There is a curious mixture of odours in the room that have fused into each other and morphed into something that cannot be traced back to its source. His head tilts up in my direction as a snake but retreats without any acknowledgement of my presence. I doubt he has showered even once this past week. I pick up the rotten cup of moldy tea leaves and the clothes that were piled up on the floor beside the mattress. I take a glimpse of his face which is shielded from the sunlight forcing its way into the decrepitude of the room by his right hand with the little guitar tattoo on it. Suddenly overpowered by an urge to run away, I scurry out of the room, shouting “I’ll be back soon,” more to myself than to him.

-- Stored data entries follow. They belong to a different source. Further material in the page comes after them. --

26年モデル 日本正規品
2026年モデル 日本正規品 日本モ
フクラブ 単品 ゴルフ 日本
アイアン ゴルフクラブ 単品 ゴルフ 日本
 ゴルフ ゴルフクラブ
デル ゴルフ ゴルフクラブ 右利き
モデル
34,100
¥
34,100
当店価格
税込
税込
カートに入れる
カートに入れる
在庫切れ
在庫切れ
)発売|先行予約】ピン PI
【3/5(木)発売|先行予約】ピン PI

I take some seeds from the kitchen and feed the birds on my way out. As I begin walking, several thoughts inundate my mind, demanding to be heard. I push them back and focus on how my chest heaves and falls with every step I take. After what feels like hours, I see it- the sign. And I know it has only been minutes because I know how far the sign is from our house and I know that even if it didn’t have a concrete form, it would still be there. Far enough to give us an illusion of security and close enough to break it.

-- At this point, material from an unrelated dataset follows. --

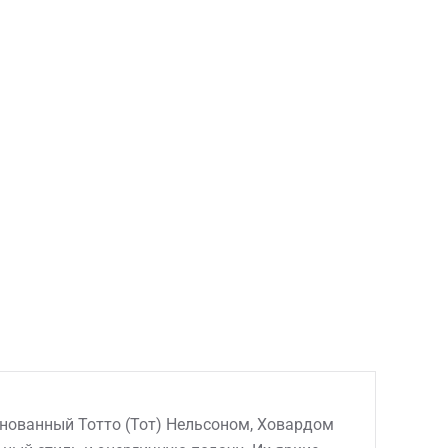
снованный Тотто (Тот) Нельсоном, Ховардом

This sign is an advertisement- an old one, twenty years to be precise. It has been ravaged by moths and woodlice making the cheap paint chip away in more places than I can count. I notice it is a little further than it was the last time I saw it, almost embedded into the forest which stretches on two sides along the road. I picture people pushing it further every day, a little imperceptible push like you would give a nervous child before his first stage performance. I almost laugh out loud at the ridiculousness of it. Why not uproot it, burn it down, bury it, destroy it once and for all? What are they afraid of? Certainly not my father who is too weak to get up from his mattress. And more certainly not me, a nobody, a recluse, a cast-off.
The sign features my mother and father together wearing sequined clothes and overenthusiastic smiles and pointing to a new album featuring themselves. That was before all the hell unleashed. All I can see are two young people, very much in love, and making their dreams come true. And they did. At least for a little while. “One-hit wonders” they called them. That was before my mother overdosed and my father spiralled into more and more nothingness with each passing year.
Now we live off his royalty money and the advance a publisher gave us last year to write a book which I am ghost-writing for him. It’s turning out to be quite good in my opinion. It is written in first person and I sometimes include details that I craved for myself during my childhood. I paint elaborate pictures of him and my mother, lying on beaches and tanned and salty-haired; dreaming in each others’ arms under the starry sky of Paris; happy and running through fields of wildflowers. They are not true. But I know the people won’t care. People hardly want the truth.
As I see the dark sky encroaching, I start my journey back to the house. I find him in the same way as I left him. I take out the fresh pile of laundry from the dryer. After putting on some water for evening tea, I sit down to write the book. I search and search but nothing comes to me. This happens to me sometimes. I close my eyes and picture it. The sign and the forest around it. The forest, ever-growing and wild and unstoppable. How long till it eats the sign whole? How long till it claims it as one of its own? Has it already begun?